Disaster Movie Parent Guide
Parent Movie Review
I suspect Jason Friedberg and Aaron Seltzer, the writing/directing team that created this film and the more than half-dozen clones previous to it, laugh heartily and take great delight with every scathing negative review they read. They are not in the business of moviemaking to create anything even close to an artful rendition. They instead are using a camera and microphone to patch together barely enough schoolyard-minded jokes and gross out gags to reach a total running time that will qualify as a “movie.”
Then they hand the final project to their distributor—Lionsgate in the US, Alliance Films in Canada, and a bevy of other eager business-types in the rest of the free world—and wait for the dollars to roll in. And, unfortunately, roll in they do. These films actually make money, especially after these two entrepreneurs learned to cut back on the sex just enough to get a PG-13 rating in the US. (Their first Scary Movie was R, which locked out their target audience.)
The problem here isn’t Friedberg and Seltzer. Heaven knows I, and many others, would love to see these guys take on a different profession. But we live in a free world and all the ups and downs that go with that clichd statement. Instead, the real problem lies with the parents who haven’t the foggiest notion about what is in these movies, which are not only getting even more painful from an artistic perspective, but are also becoming increasingly mean spirited.
There is no need to “review” this film. It has no plot… but it does have a point: To make money. However, I couldn’t help but wonder how the six-year-old sitting a few seats down from me in the showing I had to pay to get into (the studio knows better than to offer this critic a screening) would interpret a scene where someone is punching a pregnant teenager in the stomach? Or does he know that a pregnant woman can’t spray milk from her bulging breasts to ward off her attacker? Or does he get the joke when the same character states (referring to her fetus) “It’s time to get the sea monkey plastered” and then downs a bottle of hard liquor?

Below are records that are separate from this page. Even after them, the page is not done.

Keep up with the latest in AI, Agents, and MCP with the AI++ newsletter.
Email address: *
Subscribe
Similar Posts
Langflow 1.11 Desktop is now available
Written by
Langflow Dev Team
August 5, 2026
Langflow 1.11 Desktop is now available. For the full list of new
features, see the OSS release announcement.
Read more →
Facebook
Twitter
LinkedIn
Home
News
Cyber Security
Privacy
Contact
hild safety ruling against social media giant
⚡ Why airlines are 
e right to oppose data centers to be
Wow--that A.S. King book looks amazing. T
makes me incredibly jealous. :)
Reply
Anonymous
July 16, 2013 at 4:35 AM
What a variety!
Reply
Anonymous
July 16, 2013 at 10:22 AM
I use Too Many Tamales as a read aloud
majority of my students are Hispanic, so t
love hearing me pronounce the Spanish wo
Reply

If you don’t think your kids are ready to see rabies-infected versions of chipmunks Alvin, Simon and Theodore eating the same pregnant girl and ripping her skin to the bones while she is still talking (she eventually dies while the rodents nibble on her vertebrae), then please note the title, and don’t send them to the theater. Or if you aren’t the type that laughs when a woman says, “I have a yeast infection,” and then pulls a loaf of sourdough bread out from under her skirt, skip this movie. If watching a woman eat a broken glass bottle with blood gushing from cuts on her lips and face for over a minute isn’t your idea of a good time, go rent a better DVD instead. If drinking urine and viewing a man spread excrement over his face won’t make you chuckle, then please, please, tell your kids to see a different film.
This movie features constant, non-stop, pervasive (yes… I’m purposely being redundant) sexual innuendo and violence (played for laughs, of course). It contains frequent derogatory comments aimed toward religion, women, men and homosexuals. It isn’t funny… not even the type of funny that may cause a guilty chuckle. So unless you want to make a donation encouraging further projects of this nature, you might want to find a worthier cause for your box office dollars.

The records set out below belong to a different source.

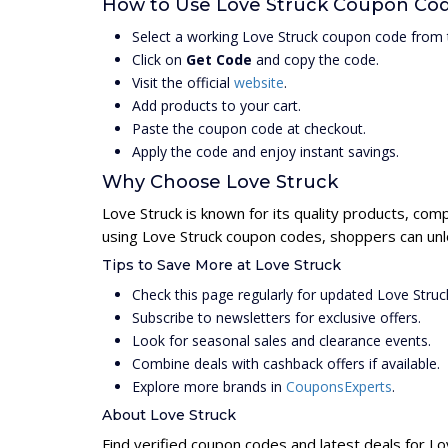
How to Use Love Struck Coupon Co
Select a working Love Struck coupon code from 
Click on
Get Code
and copy the code.
Visit the official
website
.
Add products to your cart.
Paste the coupon code at checkout.
Apply the code and enjoy instant savings.
Why Choose Love Struck
Love Struck is known for its quality products, com
using Love Struck coupon codes, shoppers can unlo
Tips to Save More at Love Struck
Check this page regularly for updated Love Stru
Subscribe to newsletters for exclusive offers.
Look for seasonal sales and clearance events.
Combine deals with cashback offers if available.
Explore more brands in
CouponsExperts
.
About Love Struck
Find verified coupon codes and latest deals for Lo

Starring Matt Lanter, Vanessa Minnillo, Carmen Electra.. Running time: 88 minutes. Theatrical release August 28, 2008. Updated May 4, 2009
Disaster Movie
Rating & Content Info
Why is Disaster Movie rated PG-13? Disaster Movie is rated PG-13 by the MPAA The MPAA has rated Disaster Movie PG-13 for crude and sexual content throughout, language, drug references and comic
Attempting to spoof every popular film that released in the few months preceding it, this movie contains constant sexual references, scatological jokes, violence (including a man “comically” shot in the forehead with a nail gun, others killed with firearms, and a pregnant girl eaten to death by rodents), rear male nudity, drug references, use of alcohol by many characters including a pregnant teen and other characters portrayed as minors. Language includes dozens of scatological terms, moderate profanities, terms of Deity, and obvious uses of sexual expletives that are bleeped. Derogatory comments are directed toward men, women, homosexuals and religious figures.

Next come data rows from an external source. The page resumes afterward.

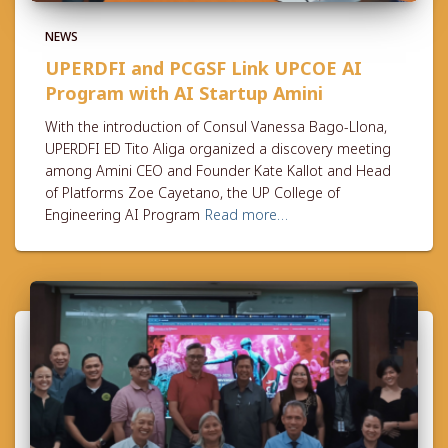
NEWS
UPERDFI and PCGSF Link UPCOE AI
Program with AI Startup Amini
With the introduction of Consul Vanessa Bago-Llona,
UPERDFI ED Tito Aliga organized a discovery meeting
among Amini CEO and Founder Kate Kallot and Head
of Platforms Zoe Cayetano, the UP College of
Engineering AI Program
Read more…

Page last updated May 4, 2009
Disaster Movie Parents' Guide
Lately, many movies are saying things that would be considered highly “politically incorrect” if uttered in common conversation, yet there is a sense that if these comments are comical, then they are tolerated. Do you agree with this? Does comedy give us license to promote negative stereotypes?
Home Video
The most recent home video release of Disaster Movie movie is December 31, 1969. Here are some details…
Release Date: 6 January 2009
Disaster Movie release to home video in three versions: the rated theatrical version on a single DVD, or the Unrated Cataclysmic Edition in either DVD or Blu-ray. All of these choices include cast and crew commentary, as well as featurettes (the Blu-ray version offers two extra featurettes).
Related home video titles:
If you are after a real spoof with some fine writing, check Galaxy Quest. For your information, writer/directors Jason Friedberg and Aaron Seltzer have created a string of “comedies,” including Meet the Spartans, Epic Movie, and Date Movie, as well as the Scary Movie franchise (we have reviewed Scary Movie 3 and 4).